The 69-year-old prime minister, noting security and diplomatic challenges, had said a “broad national unity government ... is needed now.” “Everyone understands that there won’t be another opportunity,” Netanyahu said from Rivlin’s residence.
“That’s why I will do everything in my power to establish it with joint leadership.” Gantz however criticised the negotiating tactics Netanyahu’s Likud had used so far and reiterated that his own Blue and White would not be part of a government with a prime minister facing indictment for serious crimes.
Netanyahu faced the possibility of a corruption indictment in the weeks ahead, pending a hearing set for early October. Rivlin’s announcement followed a joint meeting between the president, Netanyahu and Gantz, their second since the September 17 election.
In Rivlin’s remarks, the president said he had so far been unable to have the two work out a unity deal, which he has repeatedly said is needed to form a stable government.

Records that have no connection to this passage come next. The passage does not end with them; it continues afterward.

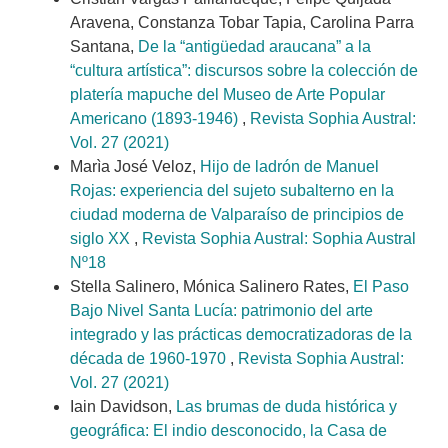
Aravena, Constanza Tobar Tapia, Carolina Parra
Santana,
De la “antigüedad araucana” a la
“cultura artística”: discursos sobre la colección de
platería mapuche del Museo de Arte Popular
Americano (1893-1946)
,
Revista Sophia Austral:
Vol. 27 (2021)
Marìa José Veloz,
Hijo de ladrón de Manuel
Rojas: experiencia del sujeto subalterno en la
ciudad moderna de Valparaíso de principios de
siglo XX
,
Revista Sophia Austral: Sophia Austral
Nº18
Stella Salinero, Mónica Salinero Rates,
El Paso
Bajo Nivel Santa Lucía: patrimonio del arte
integrado y las prácticas democratizadoras de la
década de 1960-1970
,
Revista Sophia Austral:
Vol. 27 (2021)
Iain Davidson,
Las brumas de duda histórica y
geográfica: El indio desconocido, la Casa de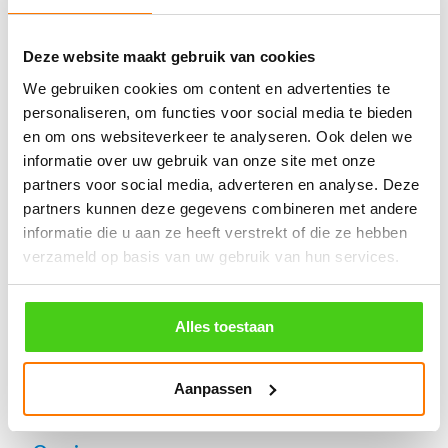
Katoen
Sisal
Deze website maakt gebruik van cookies
Jute
We gebruiken cookies om content en advertenties te
personaliseren, om functies voor social media te bieden
Classic Look
en om ons websiteverkeer te analyseren. Ook delen we
Hempex
informatie over uw gebruik van onze site met onze
partners voor social media, adverteren en analyse. Deze
Watersport
partners kunnen deze gegevens combineren met andere
Touwladders
informatie die u aan ze heeft verstrekt of die ze hebben
verzameld op basis van uw gebruik van hun services.
Elastiek
Railingnet
Alles toestaan
Interieur
Bouw & industrie
Aanpassen
Dier agri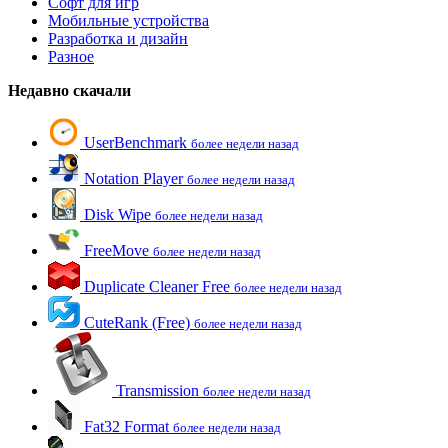
Софт для игр
Мобильные устройства
Разработка и дизайн
Разное
Недавно скачали
UserBenchmark
более недели назад
Notation Player
более недели назад
Disk Wipe
более недели назад
FreeMove
более недели назад
Duplicate Cleaner Free
более недели назад
CuteRank (Free)
более недели назад
Transmission
более недели назад
Fat32 Format
более недели назад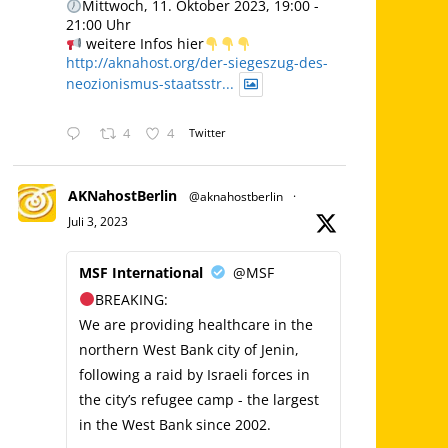
Mittwoch, 11. Oktober 2023, 19:00 -
21:00 Uhr
weitere Infos hier
http://aknahost.org/der-siegeszug-des-
neozionismus-staatsstr...
4
4
Twitter
AKNahostBerlin
@aknahostberlin
·
Juli 3, 2023
MSF International
@MSF
BREAKING:
We are providing healthcare in the
northern West Bank city of Jenin,
following a raid by Israeli forces in
the city’s refugee camp - the largest
in the West Bank since 2002.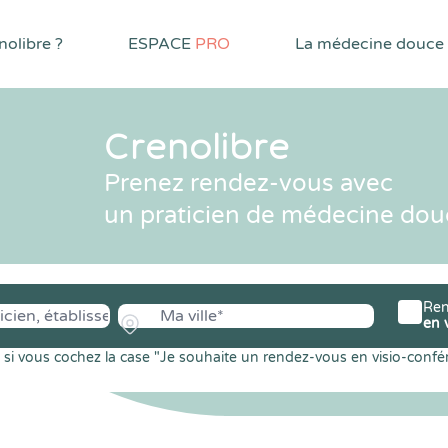
olibre ?
ESPACE
PRO
La médecine douce
Crenolibre
Prenez rendez-vous avec
un praticien de médecine dou
Ren
en 
si vous cochez la case "Je souhaite un rendez-vous en visio-confé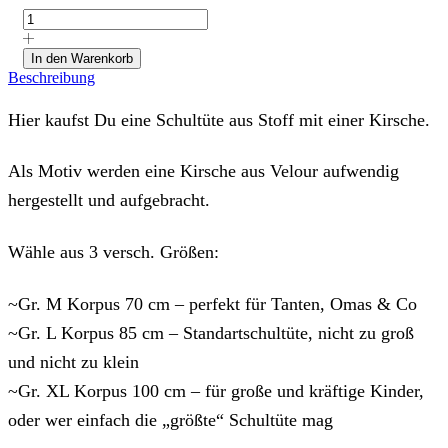
aus
Stoff
"Kirsche"
In den Warenkorb
in
Beschreibung
Wunschstoffen
und
Hier kaufst Du eine Schultüte aus Stoff mit einer Kirsche.
Größen
Menge
Als Motiv werden eine Kirsche aus Velour aufwendig
hergestellt und aufgebracht.
Wähle aus 3 versch. Größen:
~Gr. M Korpus 70 cm – perfekt für Tanten, Omas & Co
~Gr. L Korpus 85 cm – Standartschultüte, nicht zu groß
und nicht zu klein
~Gr. XL Korpus 100 cm – für große und kräftige Kinder,
oder wer einfach die „größte“ Schultüte mag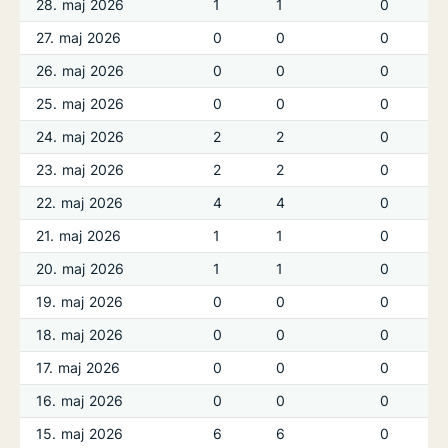
28. maj 2026
1
1
0
27. maj 2026
0
0
0
26. maj 2026
0
0
0
25. maj 2026
0
0
0
24. maj 2026
2
2
0
23. maj 2026
2
2
0
22. maj 2026
4
4
0
21. maj 2026
1
1
0
20. maj 2026
1
1
0
19. maj 2026
0
0
0
18. maj 2026
0
0
0
17. maj 2026
0
0
0
16. maj 2026
0
0
0
15. maj 2026
6
6
0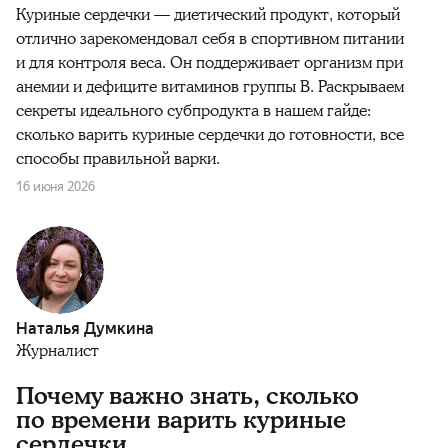
Куриные сердечки — диетический продукт, который
отлично зарекомендовал себя в спортивном питании
и для контроля веса. Он поддерживает организм при
анемии и дефиците витаминов группы B. Раскрываем
секреты идеального субпродукта в нашем гайде:
сколько варить куриные сердечки до готовности, все
способы правильной варки.
16 июня 2026
Наталья Думкина
Журналист
Почему важно знать, сколько
по времени варить куриные
сердечки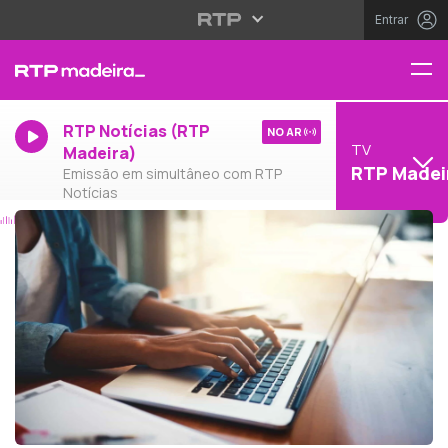
Entrar
RTP Notícias (RTP
NO AR
TV
Madeira)
RTP Madei
Emissão em simultâneo com RTP
Notícias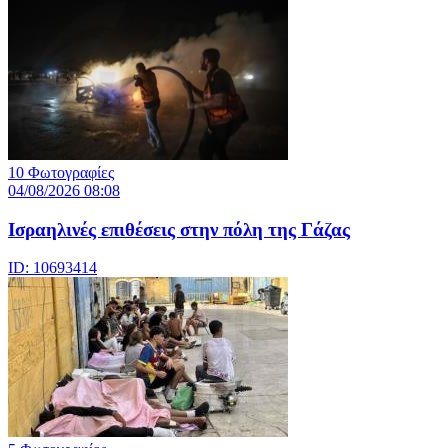
10 Φωτογραφίες
04/08/2026 08:08
Iσραηλινές επιθέσεις στην πόλη της Γάζας
ID: 10693414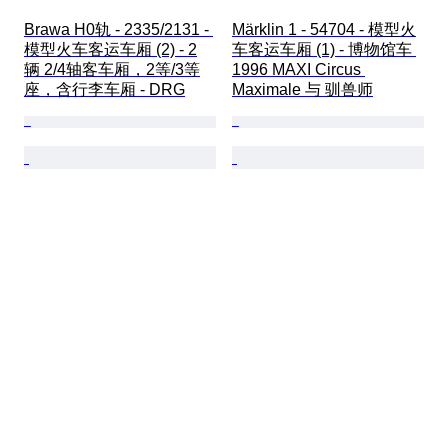
Brawa H0轨 - 2335/2131 - 
Märklin 1 - 54704 - 模型火
模型火车客运车厢 (2) - 2
车客运车厢 (1) - 博物馆车 
辆 2/4轴客车厢，2等/3等
1996 MAXI Circus 
座，含行李车厢 - DRG
Maximale 与 驯兽师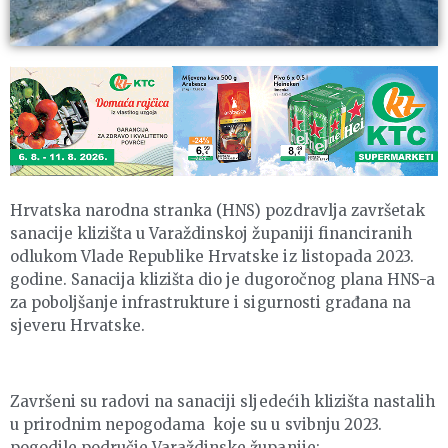
Hrvatska narodna stranka (HNS) pozdravlja završetak
sanacije klizišta u Varaždinskoj županiji financiranih
odlukom Vlade Republike Hrvatske iz listopada 2023.
godine. Sanacija klizišta dio je dugoročnog plana HNS-a
za poboljšanje infrastrukture i sigurnosti građana na
sjeveru Hrvatske.
Završeni su radovi na sanaciji sljedećih klizišta nastalih
u prirodnim nepogodama koje su u svibnju 2023.
pogodile područje Varaždinske županije: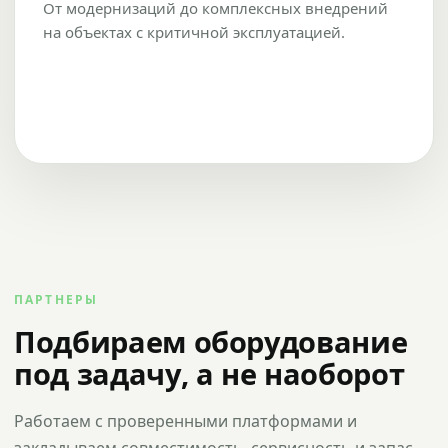
От модернизаций до комплексных внедрений
на объектах с критичной эксплуатацией.
ПАРТНЕРЫ
Подбираем оборудование
под задачу, а не наоборот
Работаем с проверенными платформами и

Netanyahu had 28 days to form a government, with a possible two-week extension. Now, Rivlin can then assign the task to someone else. Final results from September 17 voting gave Gantz’s centrist Blue and White 33 seats, ahead of right-wing Likud’s 32 out of a total 120 seats in the Knesset, Israel’s parliament. Neither has a clear path to a majority coalition. Netanyahu received the endorsement of 55 members of parliament for the post of prime minister after the election, while Gantz received 54. Ten of the parliament members endorsing Gantz however are from Arab parties and have said they will not serve in a government with the ex-military leader. Netanyahu is Israel’s longest-serving prime minister and had so far not shown any sign of willingly giving up the post he has held for a total of more than 13 years.